:: Exercise ::
Having located "Rachat de crédit" in the records below, repeat exactly the line it is on and all subsequent lines, ending with the last.

*** Data section Section Begins ***

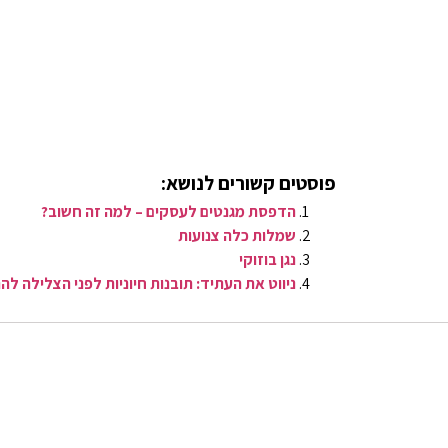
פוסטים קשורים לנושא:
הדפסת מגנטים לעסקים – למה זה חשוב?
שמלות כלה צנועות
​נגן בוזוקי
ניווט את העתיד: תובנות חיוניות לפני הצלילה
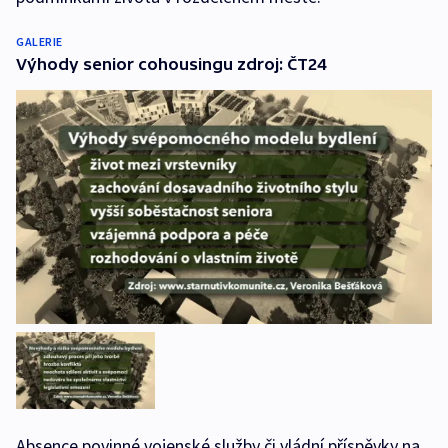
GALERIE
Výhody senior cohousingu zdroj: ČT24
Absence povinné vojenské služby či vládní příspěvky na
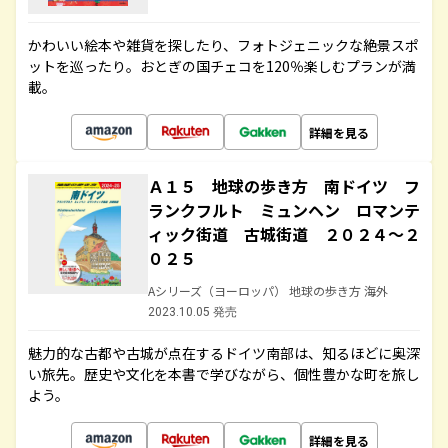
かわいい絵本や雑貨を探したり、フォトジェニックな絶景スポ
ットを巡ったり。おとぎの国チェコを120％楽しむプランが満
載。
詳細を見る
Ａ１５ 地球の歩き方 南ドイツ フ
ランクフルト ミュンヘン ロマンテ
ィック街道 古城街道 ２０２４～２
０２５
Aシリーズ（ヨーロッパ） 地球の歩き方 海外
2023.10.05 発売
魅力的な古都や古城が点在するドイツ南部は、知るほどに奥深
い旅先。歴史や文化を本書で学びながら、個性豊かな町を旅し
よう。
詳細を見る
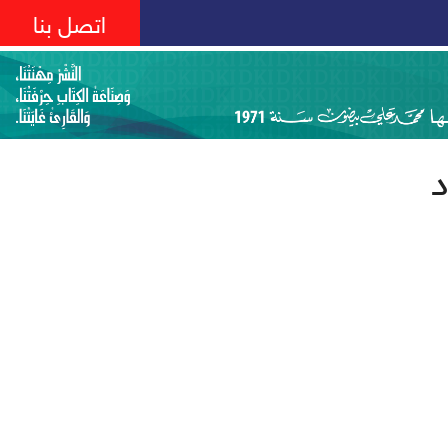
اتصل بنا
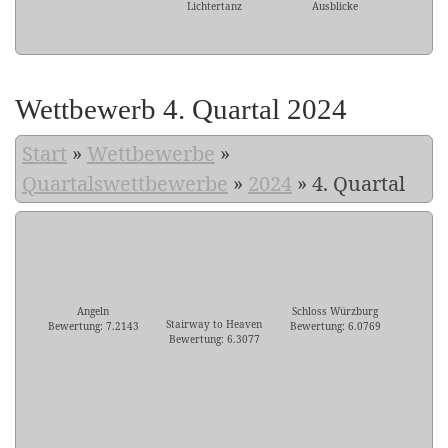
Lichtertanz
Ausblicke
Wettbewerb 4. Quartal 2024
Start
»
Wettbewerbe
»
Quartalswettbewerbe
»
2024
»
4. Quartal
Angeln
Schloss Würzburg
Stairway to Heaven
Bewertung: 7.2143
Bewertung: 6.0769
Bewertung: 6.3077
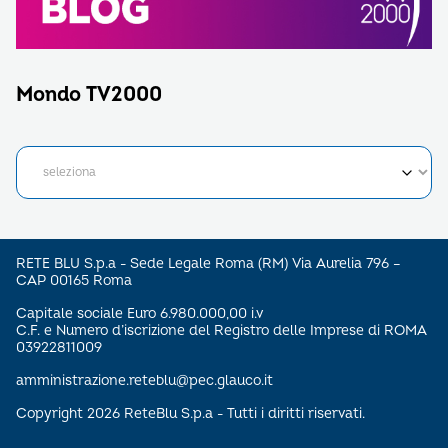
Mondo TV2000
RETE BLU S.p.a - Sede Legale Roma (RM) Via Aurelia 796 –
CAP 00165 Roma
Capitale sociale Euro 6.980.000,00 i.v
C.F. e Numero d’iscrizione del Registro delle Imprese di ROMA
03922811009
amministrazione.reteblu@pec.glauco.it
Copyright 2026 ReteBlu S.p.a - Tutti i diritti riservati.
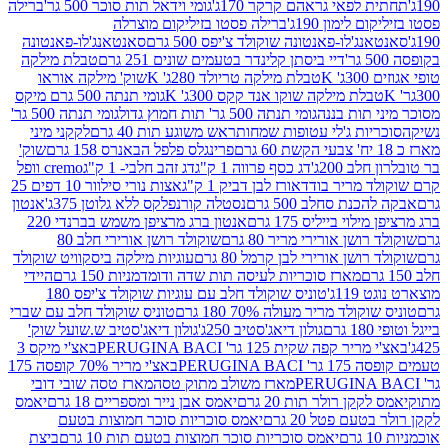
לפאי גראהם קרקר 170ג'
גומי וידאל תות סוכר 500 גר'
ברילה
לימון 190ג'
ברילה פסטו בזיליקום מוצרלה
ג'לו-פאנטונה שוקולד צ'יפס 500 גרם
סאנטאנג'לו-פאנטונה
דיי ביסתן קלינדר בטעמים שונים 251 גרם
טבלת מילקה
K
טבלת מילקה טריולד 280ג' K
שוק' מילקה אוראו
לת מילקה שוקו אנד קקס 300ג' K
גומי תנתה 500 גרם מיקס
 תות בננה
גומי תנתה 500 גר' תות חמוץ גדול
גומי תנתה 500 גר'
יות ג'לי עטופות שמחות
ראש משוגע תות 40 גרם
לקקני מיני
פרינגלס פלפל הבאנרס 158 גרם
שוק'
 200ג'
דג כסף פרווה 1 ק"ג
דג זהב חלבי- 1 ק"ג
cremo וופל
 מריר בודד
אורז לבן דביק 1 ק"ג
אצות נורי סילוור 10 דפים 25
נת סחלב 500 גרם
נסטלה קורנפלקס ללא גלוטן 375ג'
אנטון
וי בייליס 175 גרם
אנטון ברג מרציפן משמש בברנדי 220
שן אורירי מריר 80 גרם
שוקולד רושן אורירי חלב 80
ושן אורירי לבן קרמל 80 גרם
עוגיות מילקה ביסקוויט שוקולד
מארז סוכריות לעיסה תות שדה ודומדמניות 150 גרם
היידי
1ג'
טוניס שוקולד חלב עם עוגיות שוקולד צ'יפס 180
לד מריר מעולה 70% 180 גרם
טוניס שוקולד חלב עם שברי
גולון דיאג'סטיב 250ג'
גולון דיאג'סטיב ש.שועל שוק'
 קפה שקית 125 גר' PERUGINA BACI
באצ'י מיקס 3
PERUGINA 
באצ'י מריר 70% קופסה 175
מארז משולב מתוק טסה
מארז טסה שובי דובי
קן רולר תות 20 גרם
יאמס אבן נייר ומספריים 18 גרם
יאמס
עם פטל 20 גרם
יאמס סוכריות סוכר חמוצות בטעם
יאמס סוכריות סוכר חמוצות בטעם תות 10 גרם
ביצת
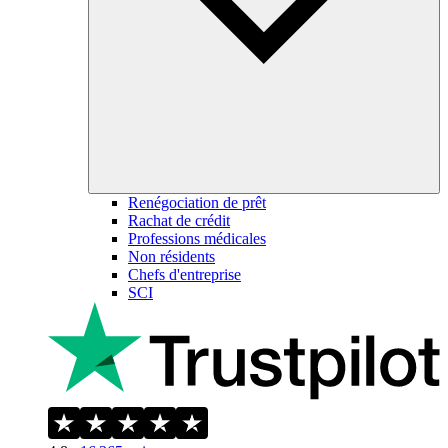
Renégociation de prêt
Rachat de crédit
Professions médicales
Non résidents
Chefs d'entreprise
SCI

*** Data section Section Ends ***

:: Expected answer ::
Rachat de crédit
Professions médicales
Non résidents
Chefs d'entreprise
SCI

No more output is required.